In the age of the customer, speaking the language of the customer and making your brand work for them is accepted as crucial by most marketers. However, just as crucial is listening to them and proactively making changes based on their feedback. The importance of this, and how to do it, came under the spotlight at Reevoo’s panel discussion on the advocacy economy, at The Club at The Ivy.
Evan Kypreos, Editor-in-Chief of Trusted Reviews, Martin Moll, Campaign Magazine’s Power 100 Marketers 2016 and ex-Marketing Director of Nissan Europe and Honda, Matt Donegan, CEO of Social Circle and Michael Sherwood, Head of Customer Experience at Atom Bank were moderated by journalist, author and broadcaster Morag Cuddeford-Jones in a discussion about the most important part in any business – the customer.
Selling is no longer about the point of conversion. From awareness through to customer loyalty, brands are striving to improve metrics such as Customer Lifetime Value, repeat purchases, upselling and cross-selling in order to retain loyal and equally profitable customers. Today, 92% of consumers check out online reviews, compared to 88% in 2014. There is hardly a brand or retailer’s website that doesn’t display customer opinion in one form or another. We have entered the world of digital word-of-mouth. And mobile means that reviews and UGC are with us wherever we are – 24/7 – not just when we are with our friends chatting down the pub.

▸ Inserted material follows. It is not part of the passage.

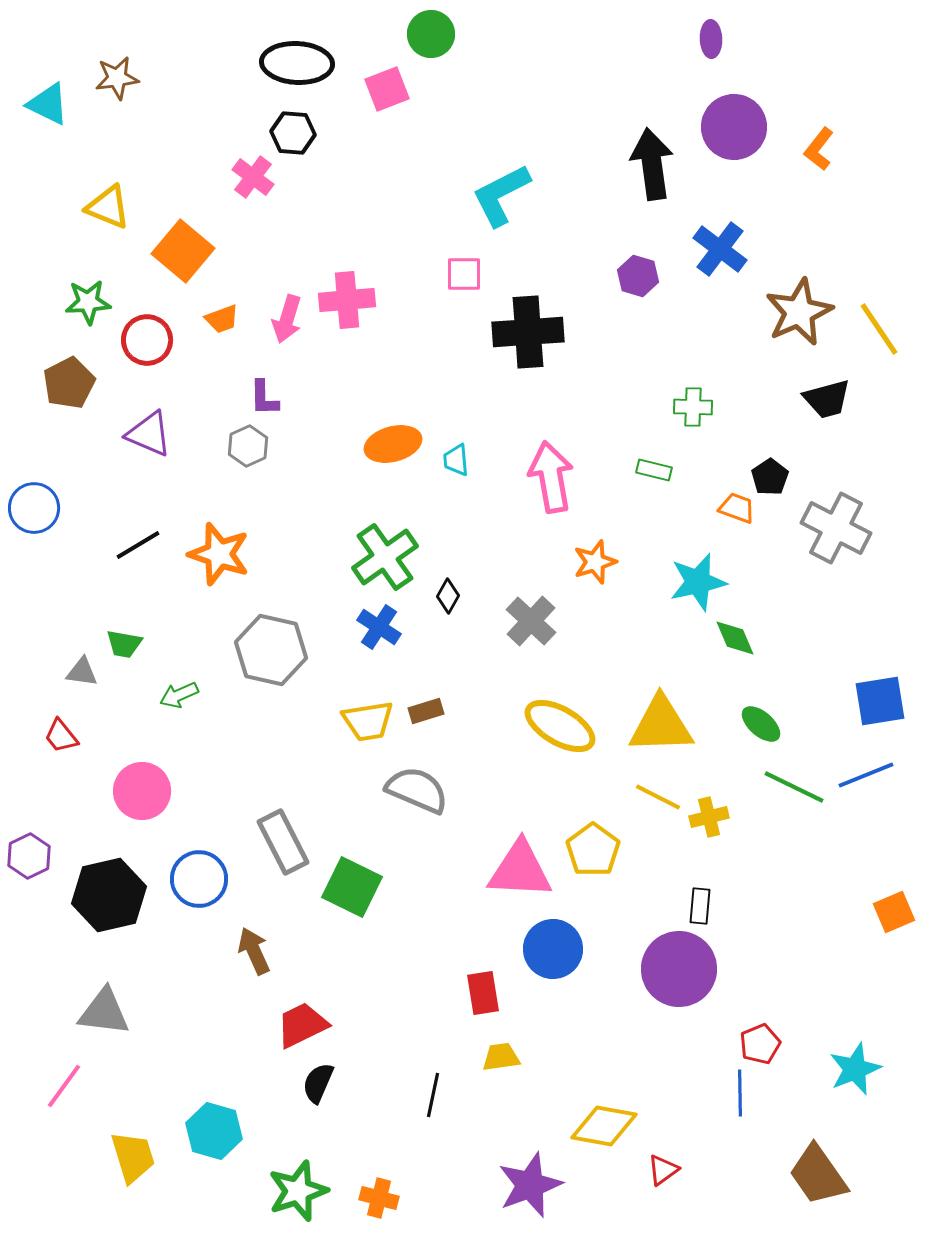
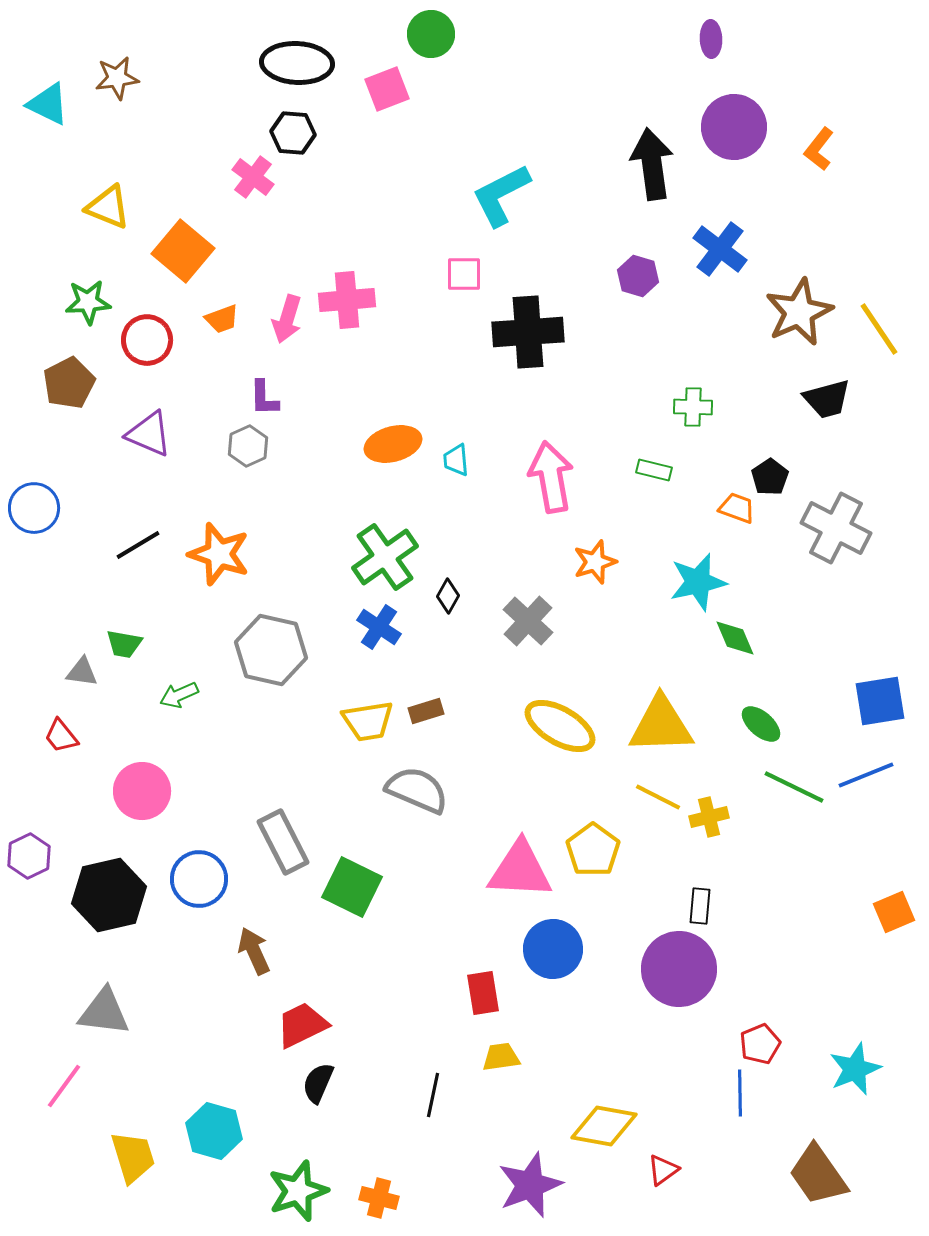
gray cross at (531, 621): moved 3 px left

Discussing how brands can make the most of customer engagement, the experts gave these key takeaways:
- Any business should not just be customer focused – they should be customer obsessed. This means speaking to anyone with a negative experience, identifying what went wrong, apologising and taking their feedback forwards into the product
- Treat people like individuals and consider the context: there is huge power in listening to and engaging with your audience
- Prioritising short term strategy to sell product at scale while ignoring people is a sure-fire way to make your brand replaceable
- Experiences with brands are always emotive: think back to to your first bad experience with alcohol. Did you ever drink that particular drink again? We can apply this to every brand interaction we have.
Thanks to Matt, Martin, Evan, Michael and Morag for a fascinating panel.